> [Problem to solve]: Word for word, copy the entire listing below, but do not carry over any pictures.

> [Information shown]:
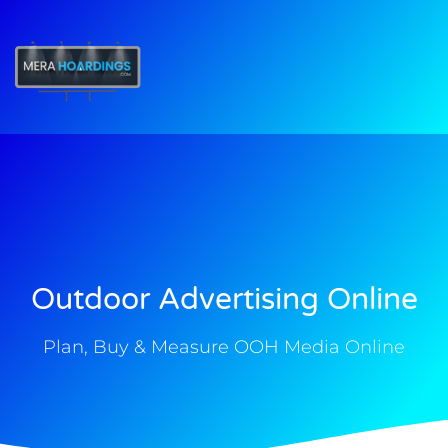
t
Outdoor Advertising Online
Plan, Buy & Measure OOH Media Online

> [Solution to the problem]:
t
Outdoor Advertising Online
Plan, Buy & Measure OOH Media Online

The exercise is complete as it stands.